Há dias atrás, como a instalação de uns alto-falantes novos em meu carro levasse umas duas horas, decidi passar esse tempo num shopping ali perto da oficina. Muita gente olhava as vitrines... Eu defino vitrine como uma lâmina de vidro de separa um cabeça oca (o consumidor compulsivo) de outro cabeça oca (o manequim de plástico).

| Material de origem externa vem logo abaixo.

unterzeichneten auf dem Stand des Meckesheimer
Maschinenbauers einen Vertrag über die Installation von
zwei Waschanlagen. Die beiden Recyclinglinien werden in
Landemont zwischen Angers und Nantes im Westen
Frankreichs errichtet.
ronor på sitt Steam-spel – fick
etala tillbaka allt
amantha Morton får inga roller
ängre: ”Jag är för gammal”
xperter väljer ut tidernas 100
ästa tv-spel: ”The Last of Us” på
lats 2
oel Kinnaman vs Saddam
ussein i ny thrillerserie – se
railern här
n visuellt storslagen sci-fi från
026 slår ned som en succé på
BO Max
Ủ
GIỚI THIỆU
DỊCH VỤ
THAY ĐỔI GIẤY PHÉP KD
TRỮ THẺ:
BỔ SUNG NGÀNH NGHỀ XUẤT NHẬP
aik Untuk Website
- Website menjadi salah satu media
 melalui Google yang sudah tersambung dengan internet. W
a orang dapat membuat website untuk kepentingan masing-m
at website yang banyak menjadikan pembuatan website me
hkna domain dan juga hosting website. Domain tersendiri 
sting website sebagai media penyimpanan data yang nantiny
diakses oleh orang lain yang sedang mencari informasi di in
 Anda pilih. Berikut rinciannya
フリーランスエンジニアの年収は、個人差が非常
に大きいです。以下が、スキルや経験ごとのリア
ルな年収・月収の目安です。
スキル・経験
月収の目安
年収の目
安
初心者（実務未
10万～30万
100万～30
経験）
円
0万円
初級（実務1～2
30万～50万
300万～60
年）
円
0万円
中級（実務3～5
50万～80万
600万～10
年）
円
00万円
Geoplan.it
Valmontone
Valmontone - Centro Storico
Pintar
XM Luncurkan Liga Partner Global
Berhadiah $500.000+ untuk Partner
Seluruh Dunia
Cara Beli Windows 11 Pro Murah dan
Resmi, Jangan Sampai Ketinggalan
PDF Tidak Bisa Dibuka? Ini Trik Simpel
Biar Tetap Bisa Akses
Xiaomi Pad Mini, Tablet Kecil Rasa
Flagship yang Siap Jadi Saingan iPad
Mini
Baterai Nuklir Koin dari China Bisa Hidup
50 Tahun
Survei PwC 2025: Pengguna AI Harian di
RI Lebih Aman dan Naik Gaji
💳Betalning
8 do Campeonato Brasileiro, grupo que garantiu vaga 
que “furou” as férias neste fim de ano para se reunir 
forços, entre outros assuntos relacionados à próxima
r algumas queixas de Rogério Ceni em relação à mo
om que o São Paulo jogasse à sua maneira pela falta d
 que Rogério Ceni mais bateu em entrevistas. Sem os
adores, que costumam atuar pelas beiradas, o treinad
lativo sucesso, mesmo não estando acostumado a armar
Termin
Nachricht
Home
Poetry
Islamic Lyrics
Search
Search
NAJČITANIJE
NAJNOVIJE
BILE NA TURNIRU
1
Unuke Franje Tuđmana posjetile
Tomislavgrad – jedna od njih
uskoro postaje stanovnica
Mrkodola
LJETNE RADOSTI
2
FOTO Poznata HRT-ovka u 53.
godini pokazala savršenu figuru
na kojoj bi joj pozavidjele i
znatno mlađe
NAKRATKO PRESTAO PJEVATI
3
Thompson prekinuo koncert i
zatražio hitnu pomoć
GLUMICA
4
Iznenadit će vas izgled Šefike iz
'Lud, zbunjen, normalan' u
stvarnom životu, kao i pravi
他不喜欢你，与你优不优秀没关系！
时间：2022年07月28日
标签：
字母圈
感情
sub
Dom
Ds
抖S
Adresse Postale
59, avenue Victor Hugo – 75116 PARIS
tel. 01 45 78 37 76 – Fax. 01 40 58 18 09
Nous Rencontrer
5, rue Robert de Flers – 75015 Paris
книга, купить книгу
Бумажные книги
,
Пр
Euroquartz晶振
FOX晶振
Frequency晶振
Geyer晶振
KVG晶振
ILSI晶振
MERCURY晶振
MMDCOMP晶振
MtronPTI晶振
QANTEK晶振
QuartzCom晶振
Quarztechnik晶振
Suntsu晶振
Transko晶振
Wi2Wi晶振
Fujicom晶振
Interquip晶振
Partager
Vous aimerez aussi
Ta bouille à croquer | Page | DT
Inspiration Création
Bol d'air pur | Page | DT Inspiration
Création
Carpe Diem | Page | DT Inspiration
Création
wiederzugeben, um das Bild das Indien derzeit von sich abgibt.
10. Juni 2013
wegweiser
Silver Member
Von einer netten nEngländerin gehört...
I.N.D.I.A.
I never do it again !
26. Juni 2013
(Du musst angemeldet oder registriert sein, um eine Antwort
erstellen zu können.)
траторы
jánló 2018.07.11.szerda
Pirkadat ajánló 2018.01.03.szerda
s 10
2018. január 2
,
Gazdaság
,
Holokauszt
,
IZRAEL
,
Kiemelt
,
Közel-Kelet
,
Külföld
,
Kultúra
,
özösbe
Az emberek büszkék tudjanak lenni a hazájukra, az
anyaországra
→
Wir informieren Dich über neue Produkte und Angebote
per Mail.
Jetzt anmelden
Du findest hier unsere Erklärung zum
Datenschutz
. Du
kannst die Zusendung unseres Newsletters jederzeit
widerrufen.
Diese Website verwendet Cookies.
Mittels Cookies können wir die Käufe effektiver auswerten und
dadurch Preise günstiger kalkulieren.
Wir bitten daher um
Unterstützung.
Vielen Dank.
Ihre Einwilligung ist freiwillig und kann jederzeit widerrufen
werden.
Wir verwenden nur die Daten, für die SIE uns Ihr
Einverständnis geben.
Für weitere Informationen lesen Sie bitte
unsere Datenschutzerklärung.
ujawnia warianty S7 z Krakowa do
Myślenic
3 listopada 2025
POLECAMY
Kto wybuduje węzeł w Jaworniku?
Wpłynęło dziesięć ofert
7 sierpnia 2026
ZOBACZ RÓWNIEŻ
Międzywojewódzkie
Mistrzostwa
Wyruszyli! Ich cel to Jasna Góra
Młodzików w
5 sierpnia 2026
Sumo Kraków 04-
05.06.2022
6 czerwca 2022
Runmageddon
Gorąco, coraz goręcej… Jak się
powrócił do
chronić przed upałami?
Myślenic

É comum observar-se mulheres bem vestidas, do lado de dentro, sendo observadas por outras, nem tão bem vestidas, do lado de fora. O caso é que as mulheres, em sua maioria (a minha, felizmente, não gosta muito) adoram olhar vitrines. A vitrine é como que um mostruário de consumo e ilusões. Há até uma música, antiga, de um cara se apaixona pelo manequim inanimado da vitrine: “Moço, loucura não faça, não quebre a vidraça, ouvi de um senhor, mas não segui seu conselho, e quebrei o espelho sedento de amor”. Tem louco pra tudo...

Mas, dizia, eu, forçado por causa de uma espera compulsória, decidi caminhar num shopping. Não comprei nada; como era hora de meio-dia, tomei um chope com uma fatia de pizza, e me detive apenas em analisar alguns tipos curiosos que passavam por mim. A maioria dos consumidores dos shoppings são patricinhas, cocotas e coroas. Na vitrine de uma joalheria (os pedantes dizem joalharia), do lado de fora, havia uma mulher, olhando as jóias.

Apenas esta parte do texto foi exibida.